Fernando llegó esa noche al servicio agotado. Completamente agotado. Saludó al de puertas, se puso el uniforme en el vestuario y, camino del cuarto de los Zetas, pensó que no podía más, que en algún momento las fuerzas le abandonarían del todo. Escuchó atento durante el briefing, frotándose los ojos para evitar que se le cerraran y anotó las matrículas que el subinspector iba diciendo así como los nombres de los reclamados y los lugares donde, según los de Información, podrían ser hallados. Arrancó y, dando la entrada en el servicio, se incorporó al tráfico de las calles. Patrulló la ciudad. Intervino, mediando en peleas de bar, en discusiones entre familiares, entre cónyuges, entre vecinos; socorrió a personas caídas en la calle, salvándolas al menos durante 24 horas de ellas mismas y de sus adiciones. Comió en mitad de la noche su bocadillo mientras, como acostumbraba, leía la prensa recién salida del horno que le entregaba un repartidor, levantando de vez en cuando la vista para asentir a lo que le decía el compañero. Se daba cuenta de que muchos comunicados eran con «resuelto con presencia», lo cual era un claro síntoma de veteranía. Llevaba demasiado tiempo ya en esto, se decía.

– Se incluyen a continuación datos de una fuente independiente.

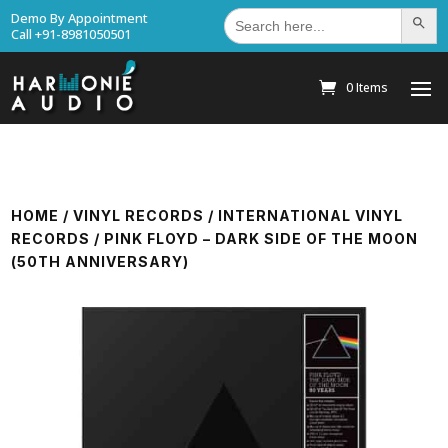
Search
Demo By Appointment
Search Bu
for:
Call +91-8981050501
0 Items
HOME
/
VINYL RECORDS
/
INTERNATIONAL VINYL
RECORDS
/ PINK FLOYD – DARK SIDE OF THE MOON
(50TH ANNIVERSARY)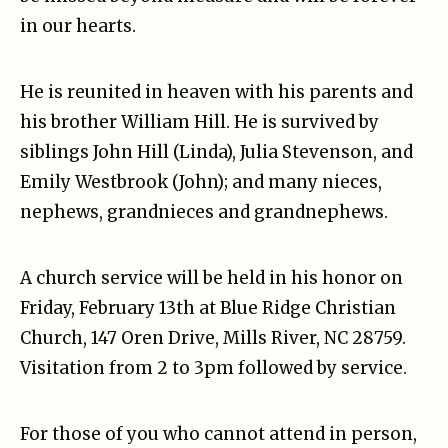
in our hearts.
He is reunited in heaven with his parents and
his brother William Hill. He is survived by
siblings John Hill (Linda), Julia Stevenson, and
Emily Westbrook (John); and many nieces,
nephews, grandnieces and grandnephews.
A church service will be held in his honor on
Friday, February 13th at Blue Ridge Christian
Church, 147 Oren Drive, Mills River, NC 28759.
Visitation from 2 to 3pm followed by service.
For those of you who cannot attend in person,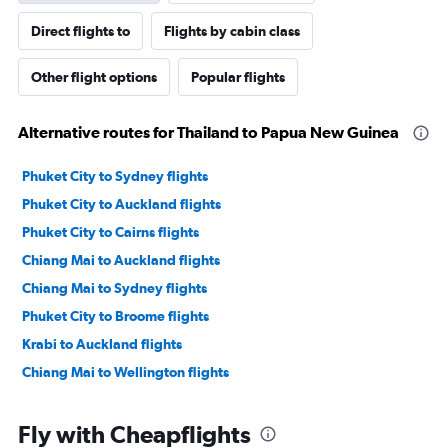
Direct flights to
Flights by cabin class
Other flight options
Popular flights
Alternative routes for Thailand to Papua New Guinea
Phuket City to Sydney flights
Phuket City to Auckland flights
Phuket City to Cairns flights
Chiang Mai to Auckland flights
Chiang Mai to Sydney flights
Phuket City to Broome flights
Krabi to Auckland flights
Chiang Mai to Wellington flights
Fly with Cheapflights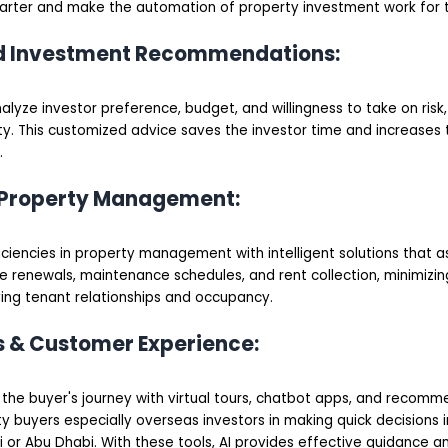
arter and make the automation of property investment work for 
ed Investment Recommendations:
lyze investor preference, budget, and willingness to take on risk, 
y. This customized advice saves the investor time and increases 
.
 Property Management:
ficiencies in property management with intelligent solutions that as
e renewals, maintenance schedules, and rent collection, minimizin
ing tenant relationships and occupancy.
rs & Customer Experience:
h the buyer's journey with virtual tours, chatbot apps, and recomm
y buyers especially overseas investors in making quick decisions 
 or Abu Dhabi. With these tools, AI provides effective guidance a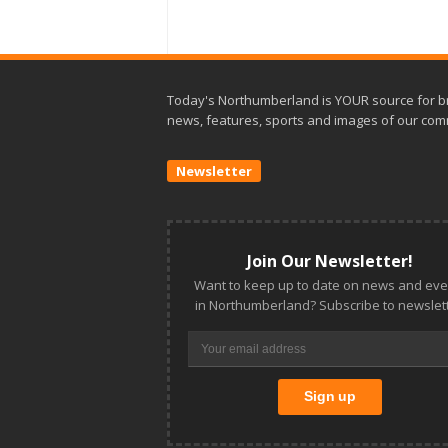
Today's Northumberland is YOUR source for b
news, features, sports and images of our com
Newsletter
Join Our Newsletter!
Want to keep up to date on news and eve
in Northumberland? Subscribe to newslett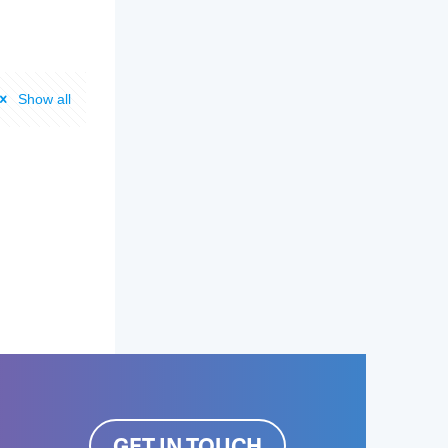
Show all
GET IN TOUCH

El alba llegó finalmente, sorprendido de haber aguantado toda la noche y de seguir en pie Fernando se quitó el uniforme, dando gracias de no salir tarde, que dejó colgado con los recuerdos humeantes y se fue.

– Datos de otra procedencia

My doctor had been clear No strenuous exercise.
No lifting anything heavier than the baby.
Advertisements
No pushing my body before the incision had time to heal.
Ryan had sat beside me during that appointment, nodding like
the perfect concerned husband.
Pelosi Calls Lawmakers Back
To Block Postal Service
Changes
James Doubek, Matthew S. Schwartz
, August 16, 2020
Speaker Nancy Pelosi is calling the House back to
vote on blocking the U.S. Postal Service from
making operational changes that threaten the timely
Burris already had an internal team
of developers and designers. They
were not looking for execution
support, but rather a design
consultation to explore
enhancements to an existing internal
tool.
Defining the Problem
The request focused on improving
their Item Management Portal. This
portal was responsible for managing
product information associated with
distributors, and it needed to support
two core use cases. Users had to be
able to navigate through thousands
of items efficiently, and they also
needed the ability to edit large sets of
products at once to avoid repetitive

Regresó a casa al borde del desmayo. Besó en la frente a sus hijos dormidos y se acostó a medio vestir con cuidado de no despertar a su mujer.
Se levantó a la una. En la mesa de la cocina le habían dejado la comida preparada con una nota que decía: «PAPÁ, TE QUEREMOS». Comió solo. Luego a las diez, volvió a comisaría. Llegaba agotado, convencido de que se derrumbaría antes de que acabara el turno, pero iba silbando.